In an animal study published in 2017, pigs, after pre‐treatment with aspirin, were administered an intravenous infusion of ticagrelor or vehicle. At the end of the infusion, a standardized liver injury was induced and a bolus of PB2452 or vehicle was administered intravenously. Blood was collected to monitor blood loss, mean arterial blood pressure (MAP) was recorded and survival time was observed over 4 hours. Blood samples for drug plasma exposures and platelet aggregation were collected.

PB2452 eliminated the free concentrations of ticagrelor and ticagrelor active metabolite (TAM) within 5 minutes. ADP‐induced platelet aggregation was close to normal at 60 min, which was not significantly different from aspirin alone. PB2452 numerically improved ticagrelor‐mediated effects: body-weight-adjusted blood loss in the 15- to 90-minute interval; survival; and median survival time.  In addition, PB2452 significantly attenuated decline in mean arterial blood pressure (MAP) and maintained MAP at a significantly higher level.
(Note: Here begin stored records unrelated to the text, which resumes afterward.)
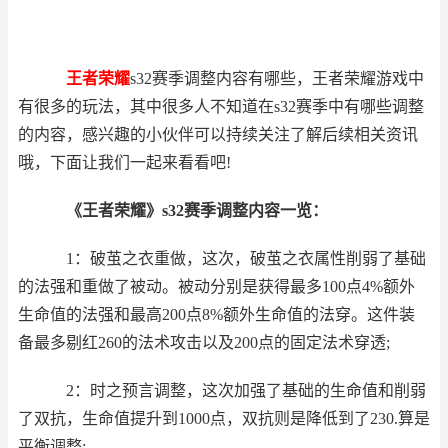
王者荣耀
s32赛季调整内容有哪些，王者荣耀游戏中
有很多的玩法，其中很多人不知道在s32赛季中有哪些调整
的内容，感兴趣的小伙伴可以持续关注
了解后续相关资讯
哦，下面让我们一起来看看吧!
《王者荣耀》s32赛季调整内容一览：
1：破茧之衣重做，这次，破茧之衣属性削弱了基础
的法强和重做了被动。被动分别是获得最多100点4%额外
生命值的法强和最高200点8%额外生命值的法穿。这件装
备最多剔红260的法术攻击以及200点的固定法术穿透;
2：时之预言调整，这次加强了基础的生命值和削弱
了双抗，生命值提升到1000点，双抗则是降低到了230.算是
平衡调整;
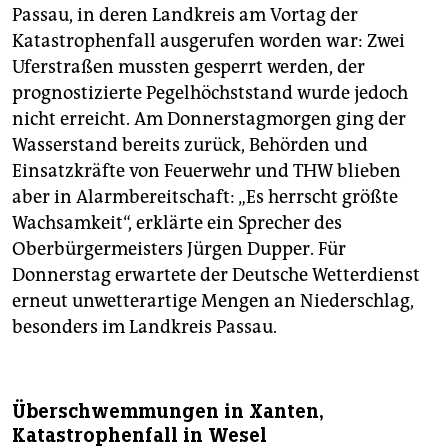
Passau, in deren Landkreis am Vortag der
Katastrophenfall ausgerufen worden war: Zwei
Uferstraßen mussten gesperrt werden, der
prognostizierte Pegelhöchststand wurde jedoch
nicht erreicht. Am Donnerstagmorgen ging der
Wasserstand bereits zurück, Behörden und
Einsatzkräfte von Feuerwehr und THW blieben
aber in Alarmbereitschaft: „Es herrscht größte
Wachsamkeit“, erklärte ein Sprecher des
Oberbürgermeisters Jürgen Dupper. Für
Donnerstag erwartete der Deutsche Wetterdienst
erneut unwetterartige Mengen an Niederschlag,
besonders im Landkreis Passau.
Überschwemmungen in Xanten,
Katastrophenfall in Wesel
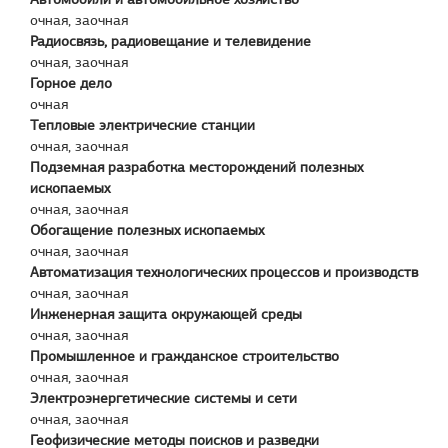
очная, заочная
Радиосвязь, радиовещание и телевидение
очная, заочная
Горное дело
очная
Тепловые электрические станции
очная, заочная
Подземная разработка месторождений полезных
ископаемых
очная, заочная
Обогащение полезных ископаемых
очная, заочная
Автоматизация технологических процессов и производств
очная, заочная
Инженерная защита окружающей среды
очная, заочная
Промышленное и гражданское строительство
очная, заочная
Электроэнергетические системы и сети
очная, заочная
Геофизические методы поисков и разведки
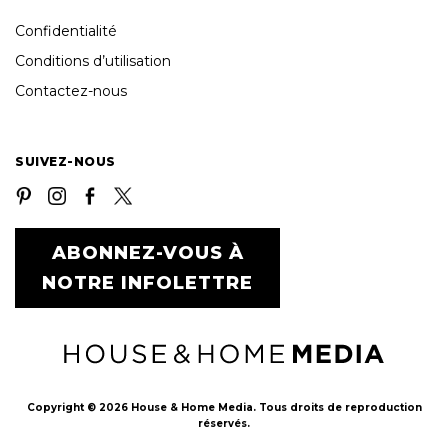
Confidentialité
Conditions d’utilisation
Contactez-nous
SUIVEZ-NOUS
ABONNEZ-VOUS À
NOTRE INFOLETTRE
Copyright © 2026 House & Home Media. Tous droits de reproduction
réservés.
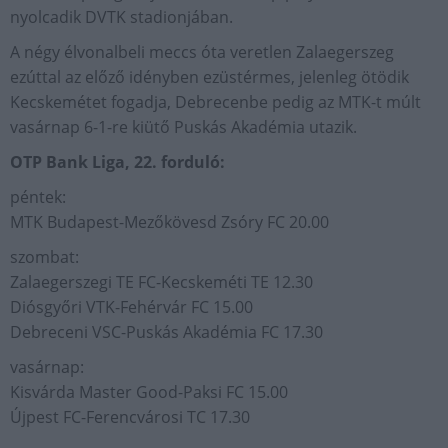
nyolcadik DVTK stadionjában.
A négy élvonalbeli meccs óta veretlen Zalaegerszeg
ezúttal az előző idényben ezüstérmes, jelenleg ötödik
Kecskemétet fogadja, Debrecenbe pedig az MTK-t múlt
vasárnap 6-1-re kiütő Puskás Akadémia utazik.
OTP Bank Liga, 22. forduló:
péntek:
MTK Budapest-Mezőkövesd Zsóry FC 20.00
szombat:
Zalaegerszegi TE FC-Kecskeméti TE 12.30
Diósgyőri VTK-Fehérvár FC 15.00
Debreceni VSC-Puskás Akadémia FC 17.30
vasárnap:
Kisvárda Master Good-Paksi FC 15.00
Újpest FC-Ferencvárosi TC 17.30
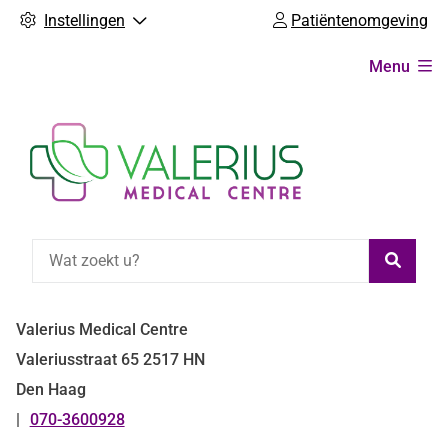
Instellingen
Patiëntenomgeving
Hoofdmenu
Menu
Zoeke
Valerius Medical Centre
Valeriusstraat
65
2517 HN
Den Haag
070-3600928
Tel:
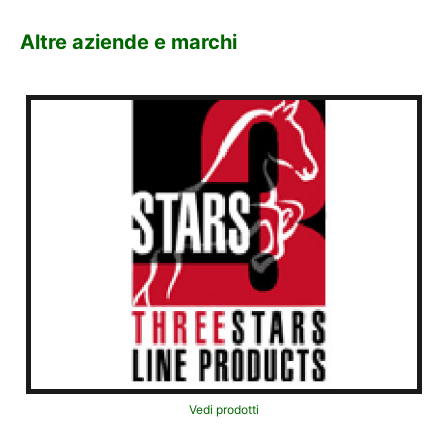
Altre aziende e marchi
Vedi prodotti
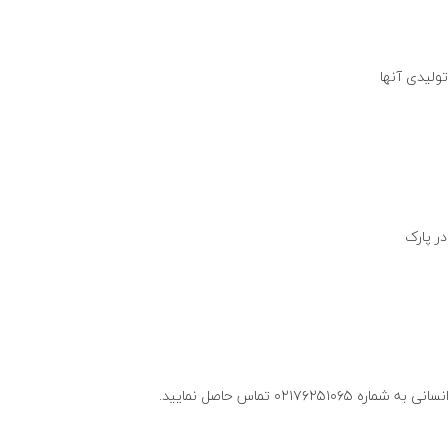
ولیدی آنها
ر پارک
۰۲۱ تماس حاصل نمایید.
The investigators concluded that PB2452 eliminated free ticagrelor and TAM within 5 minutes. This translated into a gradual normalization of ADP‐induced platelet aggregation and significant improvement in blood pressure and numerical but non‐significant improvements in blood‐loss and survival.  This final finding reiterates the concept that bentracimab is not in itself a hemostatic agent, but instead it reverses the anti-hemostatic effects of ticagrelor and TAM, facilitating multimodal resuscitation of the bleeding animal.